Any of you that frequent this site, or are privy to my public interactions on Twitter, Slack or Reddit, will know that although I'm primarily a Laravel based PHP developer, I have my fair share of issues with the framework. The most common response to my ramblings (read: rants) is;
Building a framework is hard, I'd like to see you manage it.
So you know what? You're going to.
Throughout the coming months, maybe even years, I'm going to build out a modern PHP framework called Contraption. I've made a basic start and you can find that and all future code here.
Why are you building a framework?
Simply put, I am building a framework to see if I can, and if I can, to say that I have. The whole idea is that Contraption is an experiment. I'll be setting myself goals and aims and then working towards those, exploring more about what it actually takes to build a framework. I also figured that it'd be a good subject for a series of articles, detailing problems that I encounter, alternate solutions and my own take on various matters.
So what are your goals?
The goals thus far are quite simple.
Keep it simple
While my goal isn't to build a 'lightweight framework' like Lumen or Slim, I do intend to keep it as simple as possible, avoiding the over engineering and over complication that inherently comes with an undertaking so massive.
There are mixed feelings regarding PHP-FIG and their PSRs, but I will be attempting to introduce compliance to all current (and future if they release before I'm finished) PSRs.
Make it truly flexible
There are a lot of frameworks out there that claim to be flexible, but realistically, they're not. Laravel was originally sold as a truly flexible framework, allowing for the swapping out of components, and even using the components in non Laravel codebases. Unfortunately, Laravel has grown to a point where there's not really feasible. The core is rammed full of functionality that few codebases use half of, and each package has many dependencies.
My goal with Contraption is to build something that can easily have parts replaced, and those parts can easily be used elsewhere. I'm aware of how difficult this will be to achieve without breaking my first goal, but I'll give it a try.
Reinvent all the wheels
It's no good coming out at the end and being like "Hey, I built a framework, look how cool it is" if half of it is just a wrapper for a load of others peoples work. It's not really going to be much of an experiment or challenge if I'm not solving the problems myself.
It's also worth noting that during my research into external packages to handle various parts, I was left with a bad taste in my mouth cough symfony/http-foundation cough, so figured why the hell not, I'll do it myself. There will be certain widely used packages that I won't recreate, flysystem and fast-routes for example.
My goal is to have fun, and while it may sound strange that someone is building an entire framework for fun, it's going to be fun none the less. One of the things I plan to do is experiment with different approaches, and just generally introduce bleeding edge features. I already plan to implement php-ds, the PECL extension that introduces several new data-structures to PHP.

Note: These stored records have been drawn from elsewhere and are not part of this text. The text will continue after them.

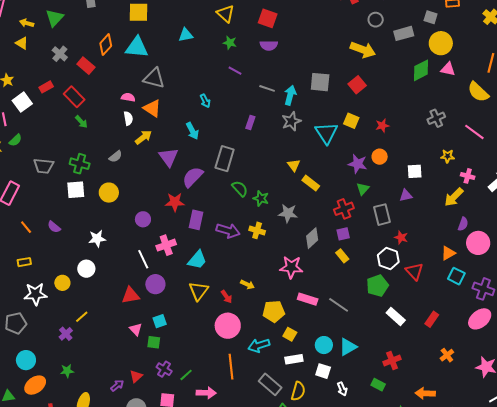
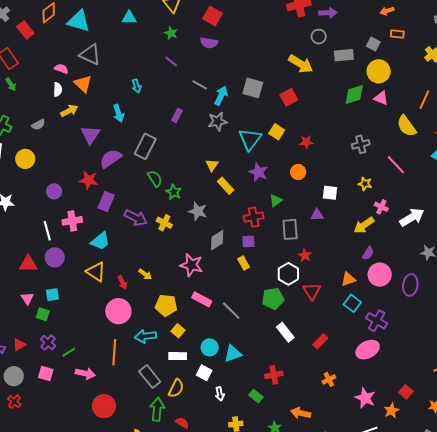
purple star: (358, 164) -> (258, 172), moved
yellow triangle: (198, 291) -> (96, 272), turned -45

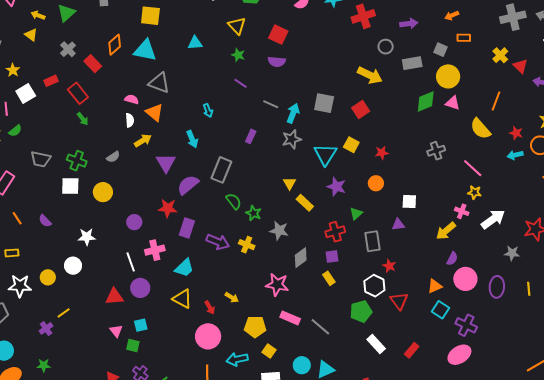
purple arrow: (328, 13) -> (409, 24), moved
yellow star: (365, 184) -> (474, 192), moved

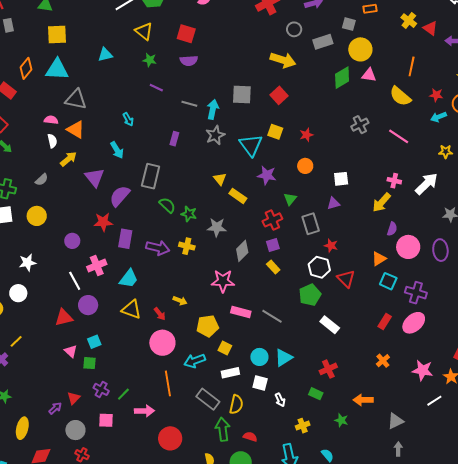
yellow star: (474, 192) -> (446, 152), moved
red rectangle: (412, 350) -> (385, 321), moved

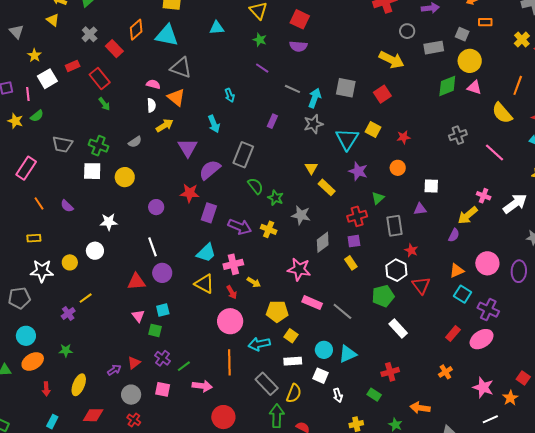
purple semicircle: (392, 229) -> (454, 235), moved
pink cross: (97, 265) -> (233, 264), moved

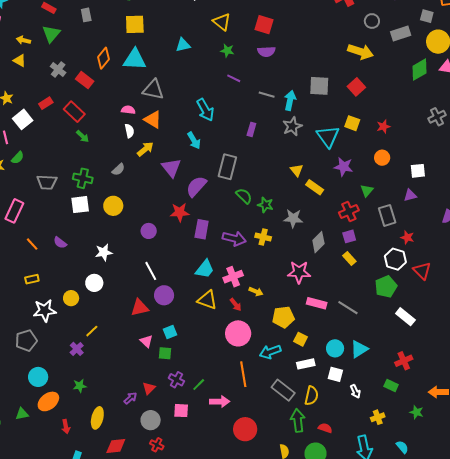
cyan arrow: (230, 95) -> (205, 110), size x1.6

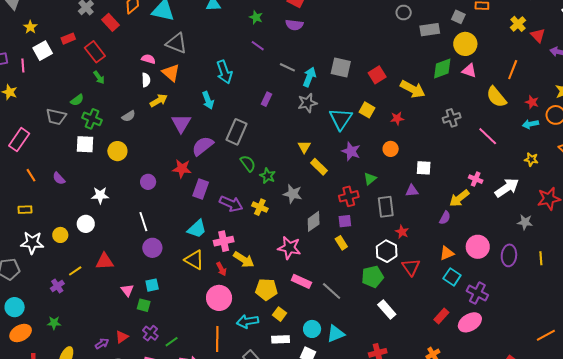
yellow arrow: (361, 52) -> (413, 89), moved
green semicircle: (18, 158) -> (77, 100), moved
yellow arrow: (256, 291) -> (244, 260), size x1.5
red triangle: (140, 308) -> (104, 261), moved

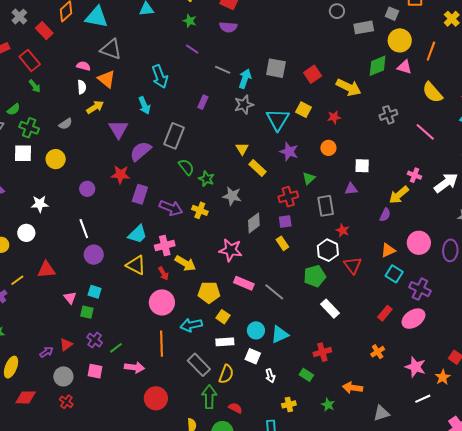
orange line: (513, 70) -> (431, 51), moved
cyan square: (152, 285) -> (95, 292), turned 32

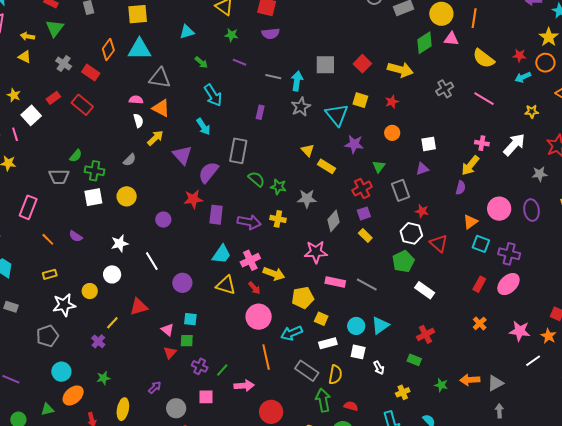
green arrow: (35, 86) -> (201, 62), moved
white line: (84, 229) -> (152, 261), moved
red triangle: (66, 345) -> (170, 353), moved
orange arrow: (352, 388) -> (470, 380), moved

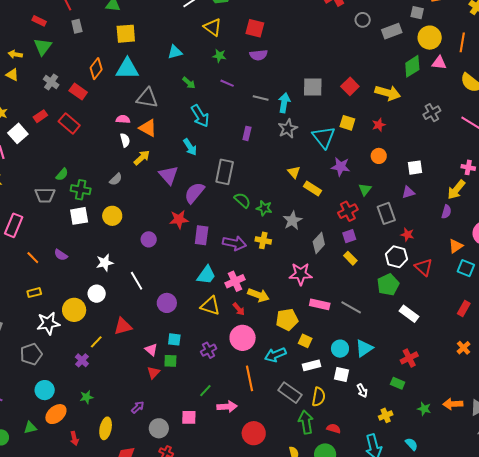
gray star: (307, 199) -> (293, 221), turned -30
yellow circle: (90, 291) -> (74, 310), size x1.5
purple cross: (200, 366) -> (209, 350), moved, turned 35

Will you launch as a proper product?
Possibly. Really it depends what I have when I've finished, and whether anyone will have use for it. It'll most likely end up just being a framework that I use for some personal projects, though only the future will tell.
When can we expect articles?
Right now, there's no definitive timeframe for development or writing. It'll be entirely based on getting chance to write code, and then getting chance to write articles about the code. Since I have a baby arriving at some point in the next 6 weeks, my time will be somewhat limited.
If you want to see what I have so far, check out the develop branch on github. At the time of writing this, it just contains a simple 501 line Container implementation.
It looks similar to Laravel
It will do. One of the many things that makes Laravel great, is that for the most part, it uses modern and sensible approaches to problems, meaning that 9 times out of 10, if you're writing some code to achieve a purpose that Laravel does, there will be a decent amount of similarity. While I will be using Laravel as a comparison, I will not just be copying chunks of code. I may borrow approaches if I feel that they are mostly correct, but I'll be slimming them down.
Can I contribute?
Right now I'm still in the early days, so I wouldn't really want any code contributions just yet, but if you think it's absolutely necessary, make a PR and I'll take a look. Otherwise, if you want to contribute still, or just don't want to write code, I'm more than welcome to criticism, input, suggestions and just general chit chat regarding this project.